Supplied records Start Marker

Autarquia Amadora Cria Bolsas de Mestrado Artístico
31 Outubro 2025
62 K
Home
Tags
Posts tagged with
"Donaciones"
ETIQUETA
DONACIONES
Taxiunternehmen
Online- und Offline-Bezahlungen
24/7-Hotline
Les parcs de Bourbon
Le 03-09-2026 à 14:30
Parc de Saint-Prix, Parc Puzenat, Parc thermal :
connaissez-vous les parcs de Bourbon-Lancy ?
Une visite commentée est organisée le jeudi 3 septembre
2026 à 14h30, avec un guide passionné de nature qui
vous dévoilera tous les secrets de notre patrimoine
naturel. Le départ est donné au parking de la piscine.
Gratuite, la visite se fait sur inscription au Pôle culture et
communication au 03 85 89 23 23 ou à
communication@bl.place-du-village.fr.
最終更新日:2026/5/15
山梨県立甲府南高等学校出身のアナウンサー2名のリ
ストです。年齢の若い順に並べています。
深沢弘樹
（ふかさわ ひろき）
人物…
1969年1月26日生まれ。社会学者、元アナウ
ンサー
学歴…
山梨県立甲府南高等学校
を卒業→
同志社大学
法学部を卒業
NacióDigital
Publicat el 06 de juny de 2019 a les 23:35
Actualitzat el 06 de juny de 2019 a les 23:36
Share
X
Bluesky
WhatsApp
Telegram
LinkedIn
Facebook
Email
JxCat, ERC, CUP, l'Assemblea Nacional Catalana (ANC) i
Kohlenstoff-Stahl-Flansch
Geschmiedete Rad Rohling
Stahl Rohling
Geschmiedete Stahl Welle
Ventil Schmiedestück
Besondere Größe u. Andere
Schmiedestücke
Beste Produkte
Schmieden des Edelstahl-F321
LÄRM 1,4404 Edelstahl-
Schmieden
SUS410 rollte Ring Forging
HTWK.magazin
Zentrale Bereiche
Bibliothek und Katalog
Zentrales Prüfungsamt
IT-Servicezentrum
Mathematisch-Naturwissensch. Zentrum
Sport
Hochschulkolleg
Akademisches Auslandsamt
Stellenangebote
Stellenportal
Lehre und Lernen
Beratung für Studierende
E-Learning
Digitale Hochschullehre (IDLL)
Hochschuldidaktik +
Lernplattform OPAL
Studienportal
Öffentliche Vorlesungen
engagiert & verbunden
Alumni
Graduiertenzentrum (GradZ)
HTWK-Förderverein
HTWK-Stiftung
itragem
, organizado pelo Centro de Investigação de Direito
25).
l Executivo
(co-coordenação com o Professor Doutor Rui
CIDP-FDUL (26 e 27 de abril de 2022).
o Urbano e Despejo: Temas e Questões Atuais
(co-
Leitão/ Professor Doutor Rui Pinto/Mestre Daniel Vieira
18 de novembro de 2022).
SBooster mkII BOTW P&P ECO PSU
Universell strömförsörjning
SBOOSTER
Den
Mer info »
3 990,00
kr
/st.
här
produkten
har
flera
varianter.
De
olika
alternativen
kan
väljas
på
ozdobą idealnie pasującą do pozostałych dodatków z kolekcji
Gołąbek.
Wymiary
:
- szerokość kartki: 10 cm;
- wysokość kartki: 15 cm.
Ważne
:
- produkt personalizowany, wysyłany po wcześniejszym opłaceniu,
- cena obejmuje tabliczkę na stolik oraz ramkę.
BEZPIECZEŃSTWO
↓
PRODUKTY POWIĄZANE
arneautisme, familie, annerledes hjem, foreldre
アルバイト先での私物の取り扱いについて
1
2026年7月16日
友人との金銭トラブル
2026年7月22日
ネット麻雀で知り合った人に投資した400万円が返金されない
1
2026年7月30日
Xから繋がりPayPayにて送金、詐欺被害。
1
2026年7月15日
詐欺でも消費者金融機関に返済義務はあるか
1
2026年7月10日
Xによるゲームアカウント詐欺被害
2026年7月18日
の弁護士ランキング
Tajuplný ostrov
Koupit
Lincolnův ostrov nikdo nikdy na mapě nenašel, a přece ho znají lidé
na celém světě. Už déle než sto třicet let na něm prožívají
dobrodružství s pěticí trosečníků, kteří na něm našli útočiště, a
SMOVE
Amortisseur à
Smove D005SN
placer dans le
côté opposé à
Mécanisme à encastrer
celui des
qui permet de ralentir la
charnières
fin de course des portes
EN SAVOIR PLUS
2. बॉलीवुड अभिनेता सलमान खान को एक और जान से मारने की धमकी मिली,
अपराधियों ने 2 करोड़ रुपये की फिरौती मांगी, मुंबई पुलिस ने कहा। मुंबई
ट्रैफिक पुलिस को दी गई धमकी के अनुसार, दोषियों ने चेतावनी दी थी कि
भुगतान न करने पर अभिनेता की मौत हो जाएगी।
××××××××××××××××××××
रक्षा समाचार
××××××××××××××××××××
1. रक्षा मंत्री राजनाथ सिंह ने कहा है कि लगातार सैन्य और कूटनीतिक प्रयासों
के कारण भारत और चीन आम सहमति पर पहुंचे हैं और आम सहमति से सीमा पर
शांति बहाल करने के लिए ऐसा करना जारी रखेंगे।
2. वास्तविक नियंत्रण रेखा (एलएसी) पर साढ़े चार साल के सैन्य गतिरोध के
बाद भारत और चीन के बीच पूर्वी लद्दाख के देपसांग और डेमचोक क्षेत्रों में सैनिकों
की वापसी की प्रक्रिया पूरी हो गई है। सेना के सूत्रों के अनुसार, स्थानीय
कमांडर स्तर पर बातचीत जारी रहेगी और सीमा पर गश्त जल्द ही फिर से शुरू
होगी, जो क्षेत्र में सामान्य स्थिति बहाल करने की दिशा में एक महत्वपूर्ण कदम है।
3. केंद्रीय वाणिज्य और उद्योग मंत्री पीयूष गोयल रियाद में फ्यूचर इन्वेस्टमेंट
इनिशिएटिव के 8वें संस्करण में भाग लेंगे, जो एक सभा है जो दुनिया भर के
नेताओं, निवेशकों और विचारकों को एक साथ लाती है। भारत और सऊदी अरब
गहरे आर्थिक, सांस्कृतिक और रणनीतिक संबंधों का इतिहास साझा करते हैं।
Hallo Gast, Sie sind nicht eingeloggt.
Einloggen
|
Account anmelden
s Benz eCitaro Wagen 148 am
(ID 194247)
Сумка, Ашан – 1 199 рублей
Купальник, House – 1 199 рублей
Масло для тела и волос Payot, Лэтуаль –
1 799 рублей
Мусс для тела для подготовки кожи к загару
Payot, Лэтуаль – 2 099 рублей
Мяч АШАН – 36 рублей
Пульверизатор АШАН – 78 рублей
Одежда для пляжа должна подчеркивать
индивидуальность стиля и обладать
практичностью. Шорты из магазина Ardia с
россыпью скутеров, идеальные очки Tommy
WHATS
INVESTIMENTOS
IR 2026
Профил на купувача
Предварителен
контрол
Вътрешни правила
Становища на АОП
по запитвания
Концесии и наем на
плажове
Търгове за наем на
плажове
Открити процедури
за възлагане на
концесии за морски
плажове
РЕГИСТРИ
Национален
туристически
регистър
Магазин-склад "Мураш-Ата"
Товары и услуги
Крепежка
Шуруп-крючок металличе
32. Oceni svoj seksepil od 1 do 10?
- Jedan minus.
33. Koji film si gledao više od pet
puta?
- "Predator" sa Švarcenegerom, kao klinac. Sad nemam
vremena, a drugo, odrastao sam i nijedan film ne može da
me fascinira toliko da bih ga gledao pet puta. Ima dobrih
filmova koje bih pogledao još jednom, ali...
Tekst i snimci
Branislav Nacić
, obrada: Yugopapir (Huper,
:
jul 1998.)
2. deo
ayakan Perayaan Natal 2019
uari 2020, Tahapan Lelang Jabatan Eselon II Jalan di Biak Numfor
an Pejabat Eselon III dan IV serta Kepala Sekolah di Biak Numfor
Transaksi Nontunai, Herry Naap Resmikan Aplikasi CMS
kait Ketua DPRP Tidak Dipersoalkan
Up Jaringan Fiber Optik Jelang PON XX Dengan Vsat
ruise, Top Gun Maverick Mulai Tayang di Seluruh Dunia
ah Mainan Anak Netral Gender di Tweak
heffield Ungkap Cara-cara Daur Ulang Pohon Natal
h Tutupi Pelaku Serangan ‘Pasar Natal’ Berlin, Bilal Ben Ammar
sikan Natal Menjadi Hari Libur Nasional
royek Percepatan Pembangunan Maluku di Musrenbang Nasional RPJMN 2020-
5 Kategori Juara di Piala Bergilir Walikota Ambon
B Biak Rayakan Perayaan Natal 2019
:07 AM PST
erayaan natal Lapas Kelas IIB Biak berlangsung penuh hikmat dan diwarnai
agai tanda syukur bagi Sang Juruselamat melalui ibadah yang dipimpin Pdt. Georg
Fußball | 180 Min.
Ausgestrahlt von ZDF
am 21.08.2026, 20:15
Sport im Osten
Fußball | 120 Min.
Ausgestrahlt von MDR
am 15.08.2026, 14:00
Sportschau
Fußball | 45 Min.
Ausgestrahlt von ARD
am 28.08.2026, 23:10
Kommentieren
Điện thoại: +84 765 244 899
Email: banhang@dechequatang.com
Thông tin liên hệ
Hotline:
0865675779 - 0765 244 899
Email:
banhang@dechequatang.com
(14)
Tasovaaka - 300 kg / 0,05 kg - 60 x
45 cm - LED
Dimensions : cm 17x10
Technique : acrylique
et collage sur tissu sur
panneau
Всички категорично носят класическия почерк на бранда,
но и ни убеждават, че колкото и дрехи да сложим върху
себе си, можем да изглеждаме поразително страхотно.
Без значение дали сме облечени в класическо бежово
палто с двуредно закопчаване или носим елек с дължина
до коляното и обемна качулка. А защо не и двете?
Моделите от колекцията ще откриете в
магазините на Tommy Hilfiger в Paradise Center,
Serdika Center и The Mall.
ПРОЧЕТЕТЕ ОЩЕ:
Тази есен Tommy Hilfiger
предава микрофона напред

Supplied records End Marker

Aim of the task: Of all the entries above, how many lines contain the string "Perayaan"? Answer with the number only.

Response: 2